How can a teenage girl, who recently started practicing the laws of tzniut as well as feasible, balance those laws with the prohibition against embarrassing her family members, who are embarrassed to be seen with her dressed so oddly?
To be tzanua in appearance leads one to look refined, with tidy hairstyle, upright posture, clean and proper attire that covers what needs to be covered according to halacha. Being well-dressed and well-mannered is also part of tzniut. How can that be referred as dressing oddly or be a source of embarassment? On the contrary, it will project to others that you should be taken seriously.
If we discuss tznius as a trait, as opposed to a minimum standard which must be met to avoid violating an issur, then I think your asking a good question to be successful.

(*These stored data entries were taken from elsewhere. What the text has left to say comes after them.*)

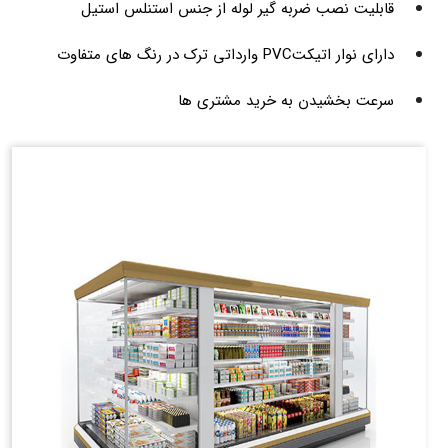
قابلیت نصب ضربه گیر لوله از جنس استنلس استیل
دارای نوار اتیکتPVC وارداتی ترک در رنگ های متفاوت
سرعت بخشیدن به خرید مشتری ها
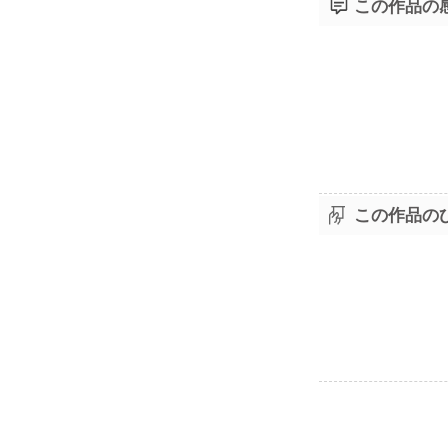
この作品の
この作品の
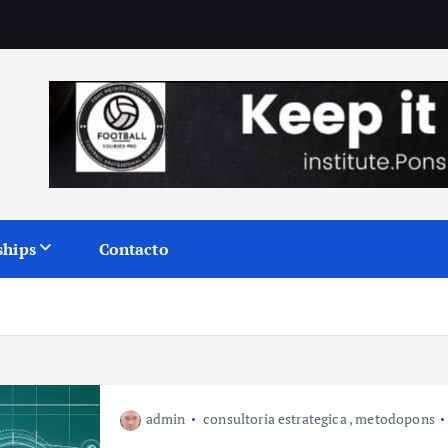
ships
Contacto
admin
consultoria estrategica
,
metodopons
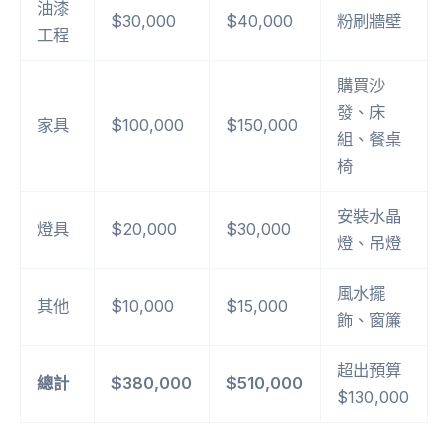
油漆
$30,000
$40,000
粉刷牆壁
工程
購買沙
發、床
家具
$100,000
$150,000
組、餐桌
椅
安裝水晶
燈具
$20,000
$30,000
燈、吊燈
風水擺
其他
$10,000
$15,000
飾、窗簾
超出預算
總計
$380,000
$510,000
$130,000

Part of the trait of tznius is trying not to make oneself conspicuous. Of course this isn't an absolute and cannot always be achieved, (head/hair coverings, traditional styles, hot days, etc.) but is still a good goal. Ideally (unless your part of a community with specific standards of dress that should be honored) your manner of dress should only be conspicuous when observed over a period of time.

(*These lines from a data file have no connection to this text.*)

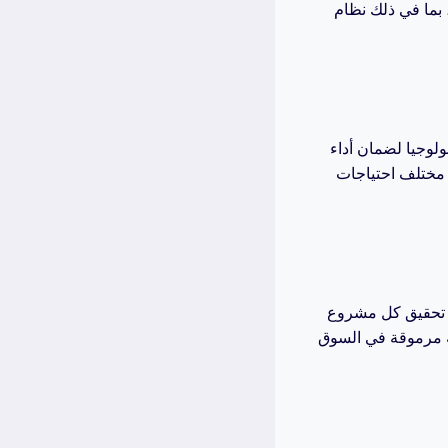
 بما في ذلك نظام
لوجيا لضمان أداء
 مختلف احتياجات
من تحقيق كل مشروع
عه مرموقة في السوق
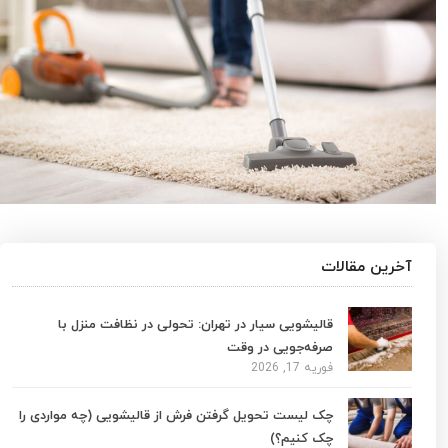
آخرین مقالات
قالیشویی سیار در تهران: تحولی در نظافت منزل با
صرفه‌جویی در وقت
فوریه 17, 2026
چک لیست تحویل گرفتن فرش از قالیشویی (چه مواردی را
چک کنیم؟)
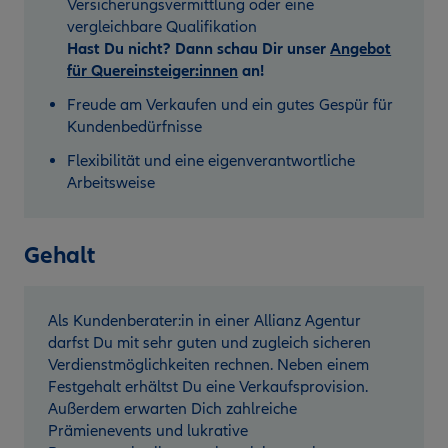
Versicherungsvermittlung oder eine
vergleichbare Qualifikation
Hast Du nicht? Dann schau Dir unser
Angebot
für Quereinsteiger:innen
an!
Freude am Verkaufen und ein gutes Gespür für
Kundenbedürfnisse
Flexibilität und eine eigenverantwortliche
Arbeitsweise
Gehalt
Als Kundenberater:in in einer Allianz Agentur
darfst Du mit sehr guten und zugleich sicheren
Verdienstmöglichkeiten rechnen. Neben einem
Festgehalt erhältst Du eine Verkaufsprovision.
Außerdem erwarten Dich zahlreiche
Prämienevents und lukrative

I think that the following would be helpful in analyzing an outfit:
Make certain what needs to be covered is covered as needed during normal daily activities.

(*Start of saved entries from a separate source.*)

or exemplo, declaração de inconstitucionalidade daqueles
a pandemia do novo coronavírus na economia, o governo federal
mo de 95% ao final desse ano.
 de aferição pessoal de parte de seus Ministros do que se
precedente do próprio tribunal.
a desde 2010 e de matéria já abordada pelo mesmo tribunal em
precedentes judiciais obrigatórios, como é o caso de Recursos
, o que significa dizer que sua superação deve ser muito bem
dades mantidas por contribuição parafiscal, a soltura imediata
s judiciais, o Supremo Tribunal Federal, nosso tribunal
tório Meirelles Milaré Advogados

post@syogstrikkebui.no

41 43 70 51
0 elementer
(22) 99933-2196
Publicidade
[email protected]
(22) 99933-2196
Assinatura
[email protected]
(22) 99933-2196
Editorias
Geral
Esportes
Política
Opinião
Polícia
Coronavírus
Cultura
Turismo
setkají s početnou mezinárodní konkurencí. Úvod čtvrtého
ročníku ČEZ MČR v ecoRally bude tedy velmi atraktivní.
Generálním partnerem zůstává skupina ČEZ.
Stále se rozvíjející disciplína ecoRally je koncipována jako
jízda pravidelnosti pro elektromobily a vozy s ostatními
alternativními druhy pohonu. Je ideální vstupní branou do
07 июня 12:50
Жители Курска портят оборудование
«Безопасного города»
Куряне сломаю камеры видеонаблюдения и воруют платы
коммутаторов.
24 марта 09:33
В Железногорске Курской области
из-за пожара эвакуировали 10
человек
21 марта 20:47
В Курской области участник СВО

Select individual garments that wouldn't seem out of place.
Put them together in a way that wouldn't seem out of place on a moderate fall or early spring day.
Err on the side of less casual dress when practical. Part of the art of tznius is balancing taking care of your appearance without trying to attract others.
I understand that layering is pretty popular right now, and helps "kasher" otherwise unwearable garments, I suspect that you will have more success in "fitting in"/"not appearing odd" if you rely more on garments that are acceptable as designed.
Finding acceptable clothes can be a challenge, but I'm incline to believe that you can still find acceptable clothing that you can put into conventional outfits that would not stand out to a by-passer. Your friends and family will notice your habits but I suspect that they will have a much easier time accepting them.
Tznuit does not have to be "funny" looking clothes. When I was a teenager, I went through a modest dressing phase and actually eventually discovered a personally quirky style in it! While I'm not currently observing complete tznuit in dress...
1) Check out styles that might easily be modified for modesty. If you're more of an artsy, flowy type, you could try some of the neo-hippy type maxi dresses and sweaters, or funky long sleeved tees!
2) Another style that lends itself well to modest dressing is vintage. Skirt lengths are longer, often you can find lovely tops with flattering decoration that is more at the neckline or the wrists instead of plastered across the chest.
3) My personal fave (and the one I still exhibit when I can be bothered to "dress up") is a more preppy style. Oxford shirts, cardigans, plaid skirts (they do come in lengths other than "short" although you may have to look around a little).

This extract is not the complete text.